Urinary sodium excretion and kidney disease progression events in patients with chronic kidney disease stage 3-4 – a single center cohort study

Inconsistency exists about whether dietary sodium intake is associated with increased risk of chronic kidney disease (CKD) progression. Drawbacks regarding ways to measure sodium intake and to handle time-dependent confounding from proteinuria may be attributed to the inconsistency. Here, we prospectively investigated kidney failure events in relation to baseline or time-updated 24-hour urinary sodium excretion (UNaV) among patients with CKD stage 3 and 4.

Study participants came from a prospective CKD cohort recruited in out-patients at a single tertiary hospital. UNaV was split into tertiles (<120, 120- <180.5, and ≥180.5 mmol/24h) or according to whether ≥120 mmol/24h. Outcomes included incidence of kidney failure with replacement therapy, estimated glomerular filtration rate (eGFR) declining for ≥50 % or composite of the two. Cox regression model was used to estimate the association between baseline UNaV and outcomes, while marginal structural model to assess the effect of time-updated UNaV and address time-dependent confounding of proteinuria (Figure 1).
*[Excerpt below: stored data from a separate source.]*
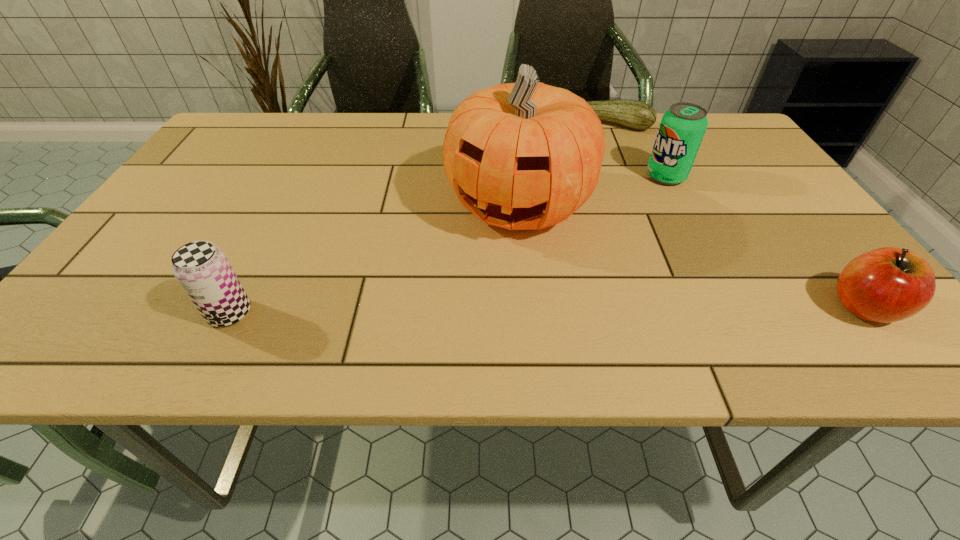 Where is `free location that satisfies the following two spatial constraints: 1. on the back side of the tallest object; 2. on the left side of the pop soda`? free location that satisfies the following two spatial constraints: 1. on the back side of the tallest object; 2. on the left side of the pop soda is located at coordinates (516, 177).

Locate an element on the screen. vacant space that satisfies the following two spatial constraints: 1. on the front side of the zucchini; 2. on the left side of the apple is located at coordinates (680, 307). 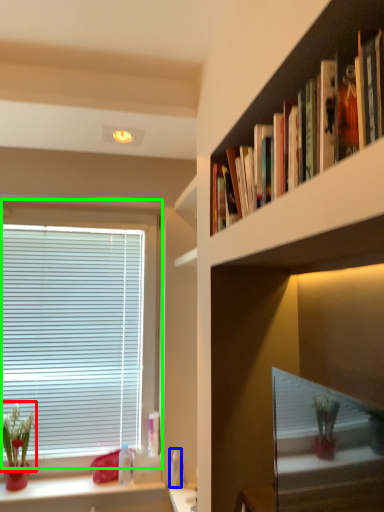 Question: Considering the real-world distances, which object is farthest from floral arrangement (highlighted by a red box)? toiletry (highlighted by a blue box) or window (highlighted by a green box)?

Choices:
 (A) toiletry
 (B) window

Answer: (A) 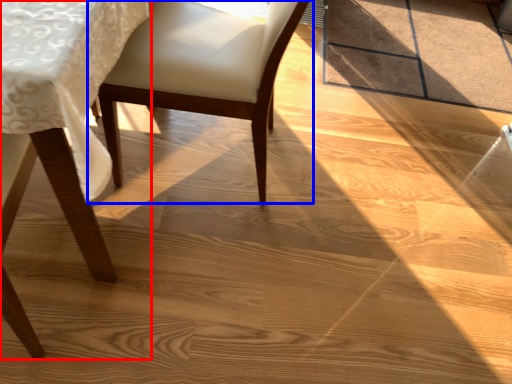 Question: Which point is closer to the camera, chair (highlighted by a red box) or chair (highlighted by a blue box)?

Choices:
 (A) chair
 (B) chair

Answer: (A) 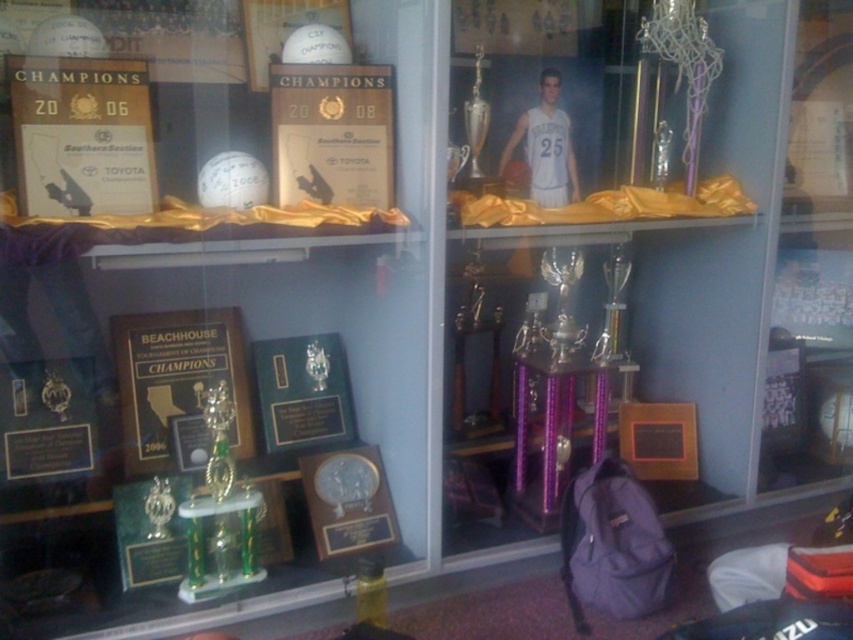 You are a curator organizing the display case. You need to ensure that the white glossy plaque at upper center and the purple metallic trophy at center are visible to visitors. Considering their heights, which object might require adjustment to ensure it isn not obscured?

The white glossy plaque at upper center has a lesser height compared to purple metallic trophy at center, so it might be obscured by the taller trophy. Adjusting the position of the purple metallic trophy at center or raising the plaque could help ensure visibility.

You are standing in front of the display case and need to locate two specific points. The first point is at coordinates point (38, 176) and the second is at point (283, 380). Which point is closer to you?

Point (38, 176) is in front of point (283, 380), so it is closer to you. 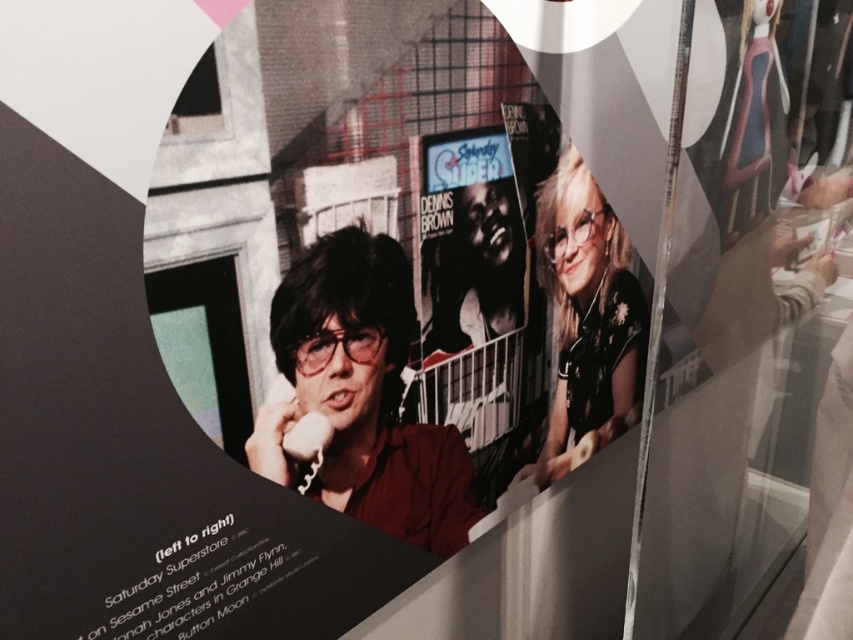 Does matte black man at center have a lesser width compared to black glossy poster at center?

In fact, matte black man at center might be wider than black glossy poster at center.

Which is behind, point (395, 317) or point (518, 218)?

The point (518, 218) is more distant.

Image resolution: width=853 pixels, height=640 pixels. I want to click on matte black man at center, so click(363, 396).

Is matte black man at center to the right of matte black glasses at center from the viewer's perspective?

No, matte black man at center is not to the right of matte black glasses at center.

From the picture: Does matte black man at center appear over matte black glasses at center?

Incorrect, matte black man at center is not positioned above matte black glasses at center.

Does point (408, 460) lie behind point (606, 301)?

No, it is in front of (606, 301).

The height and width of the screenshot is (640, 853). Identify the location of matte black man at center. (363, 396).

Who is higher up, matte black glasses at center or black glossy poster at center?

black glossy poster at center

Locate an element on the screen. The width and height of the screenshot is (853, 640). matte black glasses at center is located at coordinates (587, 316). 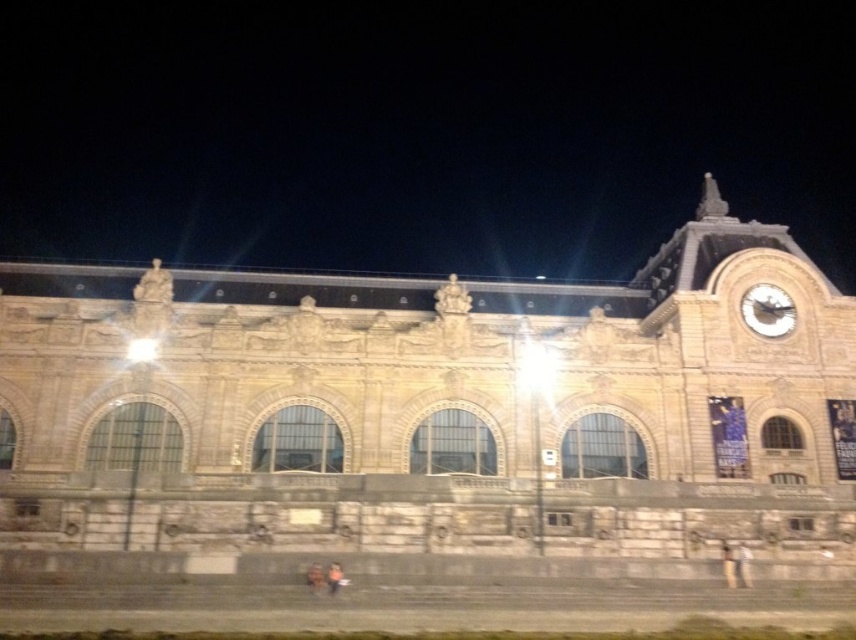 Which is above, dark brown leather jacket at lower center or orange fabric bag at lower center?

dark brown leather jacket at lower center is above.

What do you see at coordinates (316, 577) in the screenshot?
I see `dark brown leather jacket at lower center` at bounding box center [316, 577].

This screenshot has height=640, width=856. In order to click on dark brown leather jacket at lower center in this screenshot , I will do `click(316, 577)`.

Looking at this image, can you confirm if stone clock tower at center is smaller than metallic clock face at upper right?

Actually, stone clock tower at center might be larger than metallic clock face at upper right.

Is stone clock tower at center thinner than metallic clock face at upper right?

In fact, stone clock tower at center might be wider than metallic clock face at upper right.

You are a GUI agent. You are given a task and a screenshot of the screen. Output one action in this format:
    pyautogui.click(x=<x>, y=<y>)
    Task: Click on the stone clock tower at center
    This screenshot has width=856, height=640.
    Given the screenshot: What is the action you would take?
    pyautogui.click(x=420, y=131)

Find the location of `stone clock tower at center`. stone clock tower at center is located at coordinates (420, 131).

Is stone clock tower at center thinner than orange fabric bag at lower center?

No, stone clock tower at center is not thinner than orange fabric bag at lower center.

Which is behind, point (607, 147) or point (330, 572)?

Positioned behind is point (607, 147).

Which is in front, point (57, 198) or point (342, 580)?

Point (342, 580)

Locate an element on the screen. stone clock tower at center is located at coordinates (420, 131). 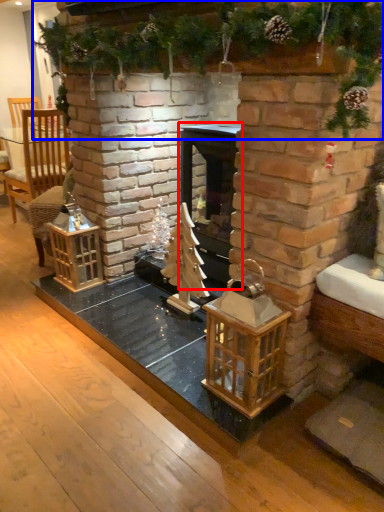 Question: Which object appears closest to the camera in this image, fireplace (highlighted by a red box) or christmas decoration (highlighted by a blue box)?

Choices:
 (A) fireplace
 (B) christmas decoration

Answer: (B) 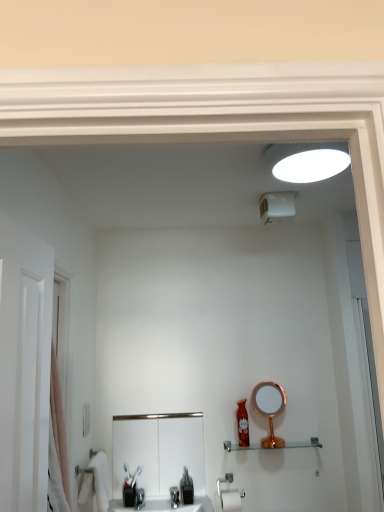 The image size is (384, 512). What do you see at coordinates (186, 488) in the screenshot? I see `black plastic soap dispenser at lower center` at bounding box center [186, 488].

What do you see at coordinates (269, 409) in the screenshot?
I see `rose gold metallic mirror at lower right` at bounding box center [269, 409].

Describe the element at coordinates (59, 423) in the screenshot. The width and height of the screenshot is (384, 512). I see `pink fabric shower curtain at left` at that location.

Measure the distance between satin nickel sink at center and camera.

satin nickel sink at center and camera are 7.38 feet apart.

The width and height of the screenshot is (384, 512). I want to click on black plastic soap dispenser at lower center, so click(x=186, y=488).

Considering the positions of point (64, 484) and point (240, 443), is point (64, 484) closer or farther from the camera than point (240, 443)?

Point (64, 484) is closer to the camera than point (240, 443).

Are pink fabric shower curtain at left and matte red bottle at center located far from each other?

Indeed, pink fabric shower curtain at left is not near matte red bottle at center.

Between pink fabric shower curtain at left and matte red bottle at center, which one appears on the right side from the viewer's perspective?

From the viewer's perspective, matte red bottle at center appears more on the right side.

Is the depth of pink fabric shower curtain at left greater than that of matte red bottle at center?

No, pink fabric shower curtain at left is closer to the camera.

Between pink fabric shower curtain at left and clear glass shelf at center, which one has smaller size?

clear glass shelf at center is smaller.

Is pink fabric shower curtain at left touching clear glass shelf at center?

pink fabric shower curtain at left and clear glass shelf at center are clearly separated.

Considering the positions of objects pink fabric shower curtain at left and clear glass shelf at center in the image provided, who is more to the left, pink fabric shower curtain at left or clear glass shelf at center?

pink fabric shower curtain at left is more to the left.

Between point (52, 384) and point (318, 447), which one is positioned behind?

The point (318, 447) is behind.

Considering the positions of objects rose gold metallic mirror at lower right and white soft towel at lower left in the image provided, who is behind, rose gold metallic mirror at lower right or white soft towel at lower left?

Positioned behind is rose gold metallic mirror at lower right.

Is rose gold metallic mirror at lower right facing away from white soft towel at lower left?

rose gold metallic mirror at lower right is not turned away from white soft towel at lower left.

Is rose gold metallic mirror at lower right to the right of white soft towel at lower left from the viewer's perspective?

Yes, rose gold metallic mirror at lower right is to the right of white soft towel at lower left.

Measure the distance from rose gold metallic mirror at lower right to white soft towel at lower left.

The distance of rose gold metallic mirror at lower right from white soft towel at lower left is 36.39 inches.

Based on their sizes in the image, would you say white soft towel at lower left is bigger or smaller than rose gold metallic mirror at lower right?

In the image, white soft towel at lower left appears to be larger than rose gold metallic mirror at lower right.

Which of these two, white soft towel at lower left or rose gold metallic mirror at lower right, is thinner?

rose gold metallic mirror at lower right.

How different are the orientations of white soft towel at lower left and rose gold metallic mirror at lower right in degrees?

90 degrees.

Do you think matte red bottle at center is within white soft towel at lower left, or outside of it?

matte red bottle at center exists outside the volume of white soft towel at lower left.

Is matte red bottle at center touching white soft towel at lower left?

matte red bottle at center and white soft towel at lower left are clearly separated.

The image size is (384, 512). Identify the location of toiletry on the right of the white soft towel at lower left. (242, 424).

Is matte red bottle at center taller or shorter than white soft towel at lower left?

Considering their sizes, matte red bottle at center has less height than white soft towel at lower left.

Who is smaller, pink fabric shower curtain at left or rose gold metallic mirror at lower right?

rose gold metallic mirror at lower right is smaller.

Is point (65, 444) closer or farther from the camera than point (270, 426)?

Clearly, point (65, 444) is closer to the camera than point (270, 426).

Is pink fabric shower curtain at left aimed at rose gold metallic mirror at lower right?

No, pink fabric shower curtain at left is not aimed at rose gold metallic mirror at lower right.

From the image's perspective, relative to pink fabric shower curtain at left, is rose gold metallic mirror at lower right above or below?

Based on their image positions, rose gold metallic mirror at lower right is located beneath pink fabric shower curtain at left.

I want to click on mirror below the pink fabric shower curtain at left (from a real-world perspective), so click(269, 409).

In the image, there is a matte red bottle at center. What are the coordinates of `shower curtain above it (from the image's perspective)` in the screenshot? It's located at (59, 423).

Locate an element on the screen. The height and width of the screenshot is (512, 384). shower curtain that appears on the left of clear glass shelf at center is located at coordinates (59, 423).

In the scene shown: Which object lies further to the anchor point rose gold metallic mirror at lower right, clear glass shelf at center or matte red bottle at center?

Among the two, clear glass shelf at center is located further to rose gold metallic mirror at lower right.

Based on their spatial positions, is black plastic soap dispenser at lower center or pink fabric shower curtain at left closer to clear glass shelf at center?

black plastic soap dispenser at lower center.

Which object lies further to the anchor point pink fabric shower curtain at left, clear glass shelf at center or matte red bottle at center?

clear glass shelf at center is further to pink fabric shower curtain at left.

When comparing their distances from satin nickel sink at center, does white soft towel at lower left or clear glass shelf at center seem further?

clear glass shelf at center is positioned further to the anchor satin nickel sink at center.

When comparing their distances from black plastic soap dispenser at lower center, does rose gold metallic mirror at lower right or clear glass shelf at center seem further?

rose gold metallic mirror at lower right is positioned further to the anchor black plastic soap dispenser at lower center.

Looking at the image, which one is located closer to clear glass shelf at center, matte red bottle at center or black plastic soap dispenser at lower center?

Among the two, matte red bottle at center is located nearer to clear glass shelf at center.

When comparing their distances from rose gold metallic mirror at lower right, does matte red bottle at center or clear glass shelf at center seem further?

The object further to rose gold metallic mirror at lower right is clear glass shelf at center.

Which object lies nearer to the anchor point rose gold metallic mirror at lower right, pink fabric shower curtain at left or matte red bottle at center?

matte red bottle at center is closer to rose gold metallic mirror at lower right.

At what (x,y) coordinates should I click in order to perform the action: click on toiletry between satin nickel sink at center and clear glass shelf at center in the horizontal direction. Please return your answer as a coordinate pair (x, y). Looking at the image, I should click on (242, 424).

Locate an element on the screen. toiletry between satin nickel sink at center and rose gold metallic mirror at lower right is located at coordinates (242, 424).

What are the coordinates of `toiletry located between black plastic soap dispenser at lower center and clear glass shelf at center in the left-right direction` in the screenshot? It's located at (242, 424).

Identify the location of mirror between matte red bottle at center and clear glass shelf at center. This screenshot has width=384, height=512. (269, 409). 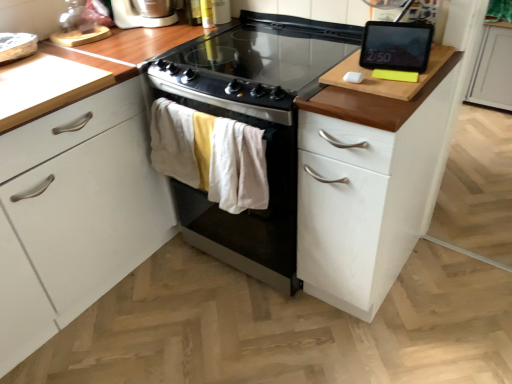 I want to click on free space above white wood cabinet at right (from a real-world perspective), so click(389, 78). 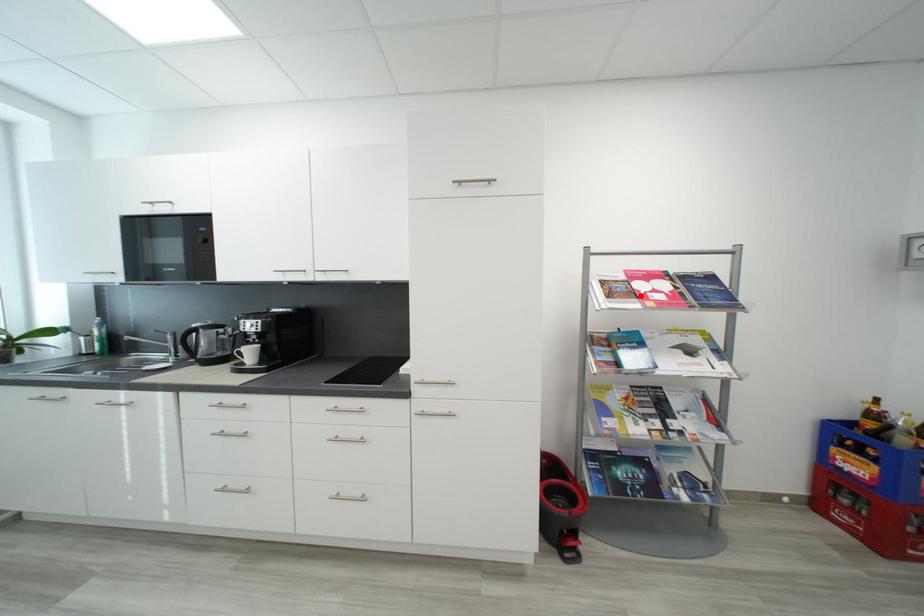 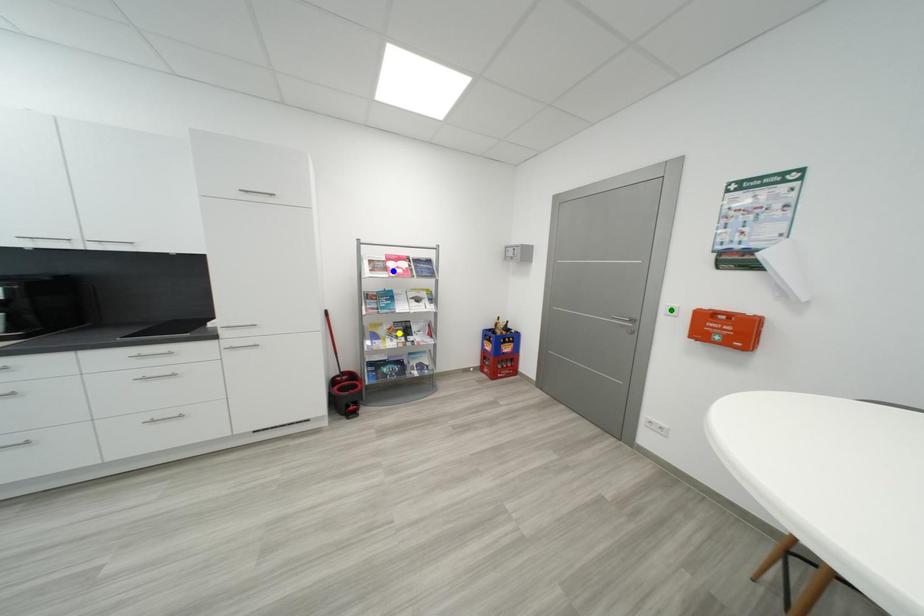 Question: I am providing you with two images of the same scene from different viewpoints. A red point is marked on the first image. You are given multiple points on the second image. Which spot in image 2 lines up with the point in image 1?

Choices:
 (A) blue point
 (B) green point
 (C) yellow point

Answer: (A)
Totally, 307 patients were included, with mean age of 55±15 years, 51.14% of male and average UNaV of 157.30±68.60 mmol/24h. During a median follow-up of 3.31 years, 15 events of kidney failure with replacement therapy, 58 eGFR halving and 61 composite events occurred. Baseline UNaV was not associated with study outcomes after adjusting for 24-hour urinary protein, while maintaining UNaV in ≥180.5 mmol/24h throughout follow-up was associated with a significantly higher risk of eGFR halving or composite events with hazard ratios of 6.29 (95% confidence interval: 1.47, 26.86) and 6.12 (1.46, 25.74), respectively, comparing to <120 mmol/24h.

High dietary sodium intake is associated with increased risk of CKD progression among patients with CKD stage 3 and 4.